In response to:
The Bitter End from the April 28, 2005 issue
To the Editors:
Professor Dyson believes that prisoners taken in World War II by the Germans in the “West” were given the benefits of the Geneva Convention and once they were taken to prison camp they generally survived because they were neither tortured nor starved [“The Bitter End,” NYR, April 28].
Well, not exactly. Dr. Dyson appears not to have heard of the experience of young Jewish-American soldiers taken prisoner during the Battle of the Bulge. After they reached prison camp these Jewish prisoners were segregated out from the other POWs, taken to work as slave laborers in German mines where they were starved, forced to work in bitter cold wearing rags of clothing under conditions more analogous to Ausch- witz than to a normal POW camp. The majority of them died from these conditions; a small remnant survived.

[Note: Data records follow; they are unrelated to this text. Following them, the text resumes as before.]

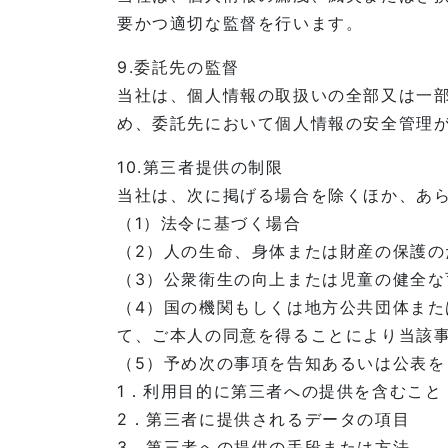
要かつ適切な監督を行います。
9.委託先の監督
当社は、個人情報の取扱いの全部又は一
め、委託先において個人情報の安全管理
10.第三者提供の制限
当社は、次に掲げる場合を除くほか、あ
（1）法令に基づく場合
（2）人の生命、身体または財産の保護
（3）公衆衛生の向上または児童の健全
（4）国の機関もしくは地方公共団体ま
て、ご本人の同意を得ることにより当該
（5）予め次の事項を告知あるいは公表を
1．利用目的に第三者への提供を含むこと
2．第三者に提供されるデータの項目
3．第三者への提供の手段または方法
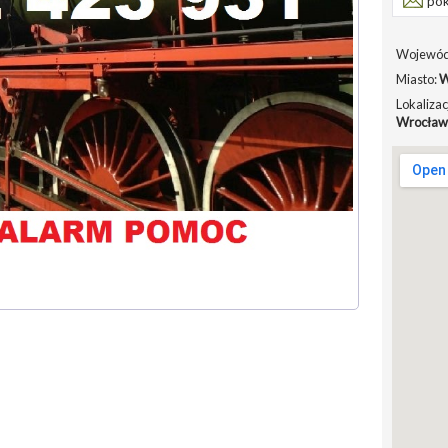
pok
Wojewód
Miasto:
W
Lokalizac
Wrocław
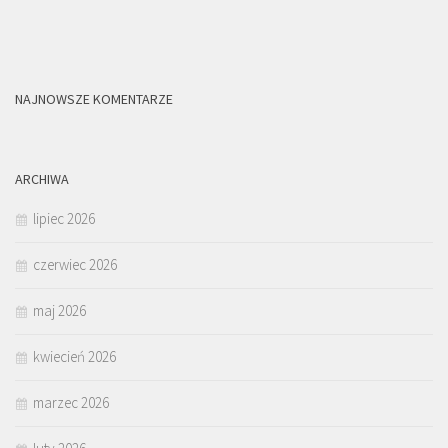
NAJNOWSZE KOMENTARZE
ARCHIWA
lipiec 2026
czerwiec 2026
maj 2026
kwiecień 2026
marzec 2026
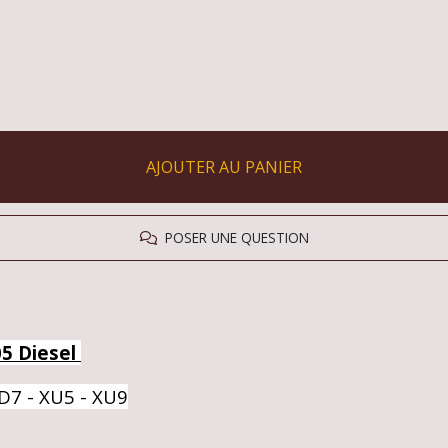
AJOUTER AU PANIER
POSER UNE QUESTION
05 Diesel
UD7 - XU5 - XU9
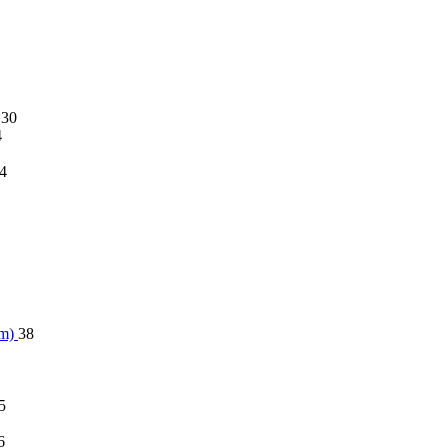
30
4
4
im)
38
5
6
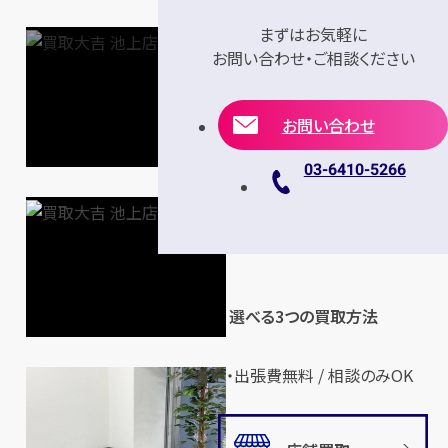
まずはお気軽に
お問い合わせ・ご相談ください
お問い合わせ
03-6410-5266
選べる3つの買取方法
査定・出張費無料 / 相談のみOK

These matters are no secret. PBS has done a documentary on this subject. If Dr. Dyson plans to reprint his piece he might consider adding a caveat after his sentence about the Geneva Convention which would read “except if the prisoners were Jewish.” At the very least, it would be more accurate.
Chevy Chase, Maryland
Freeman Dyson replies:
I am grateful to Martin Gaynes for correcting my mistake. It is important to have it on record that atrocities occurred also in POW camps where Geneva rules were usually followed. Max Hastings makes no claim for the completeness of his collection of atrocity stories, and neither do I. The fact that there was a major breach of the rules in the treatment of Jewish prisoners does not lessen the value of the rules for saving lives, either in World War II or today.